You are viewing a plain text version of this content. The canonical link for it is here.
Posted to common-user@hadoop.apache.org by Otis Gospodnetic <ot...@yahoo.com> on 2008/05/09 05:35:01 UTC

Corrupt HDFS and salvaging data

Hi,

I have a case of a corrupt HDFS (according to bin/hadoop fsck) and I'm trying not to lose the precious data in it.  I accidentally run bin/hadoop namenode -format on a *new DN* that I just added to the cluster.  Is it possible for that to corrupt HDFS?  I also had to explicitly kill DN daemons before that, because bin/stop-all.sh didn't stop them for some reason (it always did so before).
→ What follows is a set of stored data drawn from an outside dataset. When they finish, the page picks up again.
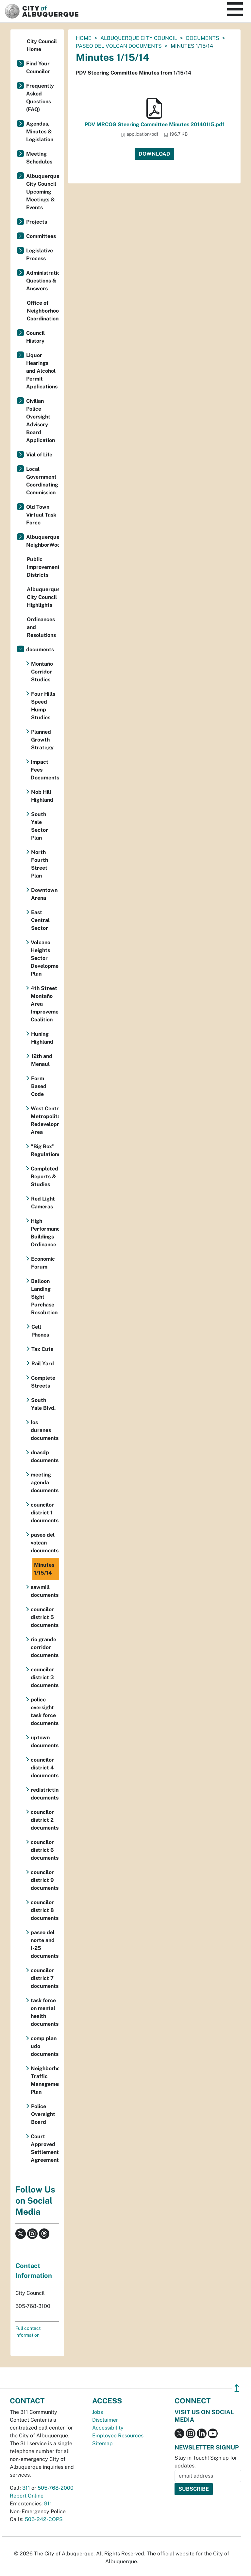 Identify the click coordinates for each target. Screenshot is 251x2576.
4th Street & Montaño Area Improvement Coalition (45, 1004)
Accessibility (108, 2428)
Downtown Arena (44, 894)
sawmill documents (45, 1591)
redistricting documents (45, 1794)
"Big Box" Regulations (45, 1150)
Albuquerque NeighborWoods (42, 541)
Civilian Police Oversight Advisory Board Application (40, 420)
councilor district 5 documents (45, 1617)
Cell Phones (40, 1331)
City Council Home (42, 45)
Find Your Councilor (38, 67)
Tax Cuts (42, 1349)
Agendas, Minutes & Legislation (39, 132)
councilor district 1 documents (45, 1513)
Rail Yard (42, 1363)
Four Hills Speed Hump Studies (43, 706)
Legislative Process (39, 254)
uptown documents (45, 1741)
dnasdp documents (45, 1456)
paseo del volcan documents (119, 46)
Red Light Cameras (43, 1203)
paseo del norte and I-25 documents (45, 1944)
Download (154, 154)
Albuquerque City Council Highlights (43, 597)
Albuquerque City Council (138, 38)
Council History (35, 337)
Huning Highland (42, 1038)
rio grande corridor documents (45, 1647)
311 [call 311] (26, 2488)
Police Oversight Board (43, 2114)
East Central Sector (40, 920)
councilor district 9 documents (45, 1880)
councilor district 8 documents (45, 1910)
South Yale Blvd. (43, 1404)
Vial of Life (39, 455)
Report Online (26, 2496)
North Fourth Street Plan (39, 864)
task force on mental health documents (45, 2012)
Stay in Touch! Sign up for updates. (206, 2462)
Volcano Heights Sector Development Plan (45, 958)
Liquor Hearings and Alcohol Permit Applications (42, 371)
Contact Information (33, 2270)
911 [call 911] (48, 2503)
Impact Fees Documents (45, 770)
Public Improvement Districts (43, 567)
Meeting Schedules (39, 158)
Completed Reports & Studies (44, 1176)
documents (202, 38)
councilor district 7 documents (45, 1978)
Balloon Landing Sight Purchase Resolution (44, 1297)
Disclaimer (105, 2420)
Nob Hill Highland (42, 796)
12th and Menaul (41, 1060)
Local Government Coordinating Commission (42, 481)
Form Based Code (38, 1086)
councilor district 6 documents (45, 1850)
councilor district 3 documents (45, 1677)
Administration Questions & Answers (42, 281)
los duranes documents (45, 1430)
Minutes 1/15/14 (44, 1569)
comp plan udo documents (45, 2046)
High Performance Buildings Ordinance (45, 1233)
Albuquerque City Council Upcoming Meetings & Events (42, 192)
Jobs (97, 2412)
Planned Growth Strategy (42, 740)
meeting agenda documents (45, 1482)
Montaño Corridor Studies (42, 672)
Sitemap (102, 2443)
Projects (36, 222)
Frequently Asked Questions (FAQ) (40, 97)
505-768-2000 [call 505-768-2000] (56, 2488)
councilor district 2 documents (45, 1820)
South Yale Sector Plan (39, 826)
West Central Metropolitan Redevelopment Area (45, 1120)
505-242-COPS (44, 2519)
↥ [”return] (236, 2388)
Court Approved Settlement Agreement (45, 2148)
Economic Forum (43, 1263)
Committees (41, 236)
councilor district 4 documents (45, 1768)
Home (84, 38)
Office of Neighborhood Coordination (43, 311)
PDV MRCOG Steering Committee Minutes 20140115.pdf (154, 124)
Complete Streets (43, 1382)
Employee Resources (117, 2435)
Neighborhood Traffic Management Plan (45, 2080)
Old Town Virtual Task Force (41, 515)
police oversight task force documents (45, 1711)
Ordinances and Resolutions (41, 627)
Is there any way to salvage the data?  I have a 4-node cluster with replication factor of 3, though fsck reports lots of under-replicated blocks:

  ********************************
  CORRUPT FILES:        3355
  MISSING BLOCKS:       3462
  MISSING SIZE:         17708821225 B
  ********************************
 Minimally replicated blocks:   28802 (89.269775 %)
 Over-replicated blocks:        0 (0.0 %)
 Under-replicated blocks:       17025 (52.76779 %)
 Mis-replicated blocks:         0 (0.0 %)
 Default replication factor:    3
 Average block replication:     1.7750744
 Missing replicas:              17025 (29.727087 %)
 Number of data-nodes:          4
 Number of racks:               1


The filesystem under path '/' is CORRUPT


What can one do at this point to save the data?  If I run bin/hadoop fsck -move or -delete will I lose some of the data?  Or will I simply end up with fewer block replicas and will thus have to force re-balancing in order to get back to a "safe" number of replicas?

Thanks,
Otis
--
Sematext -- http://sematext.com/ -- Lucene - Solr - Nutch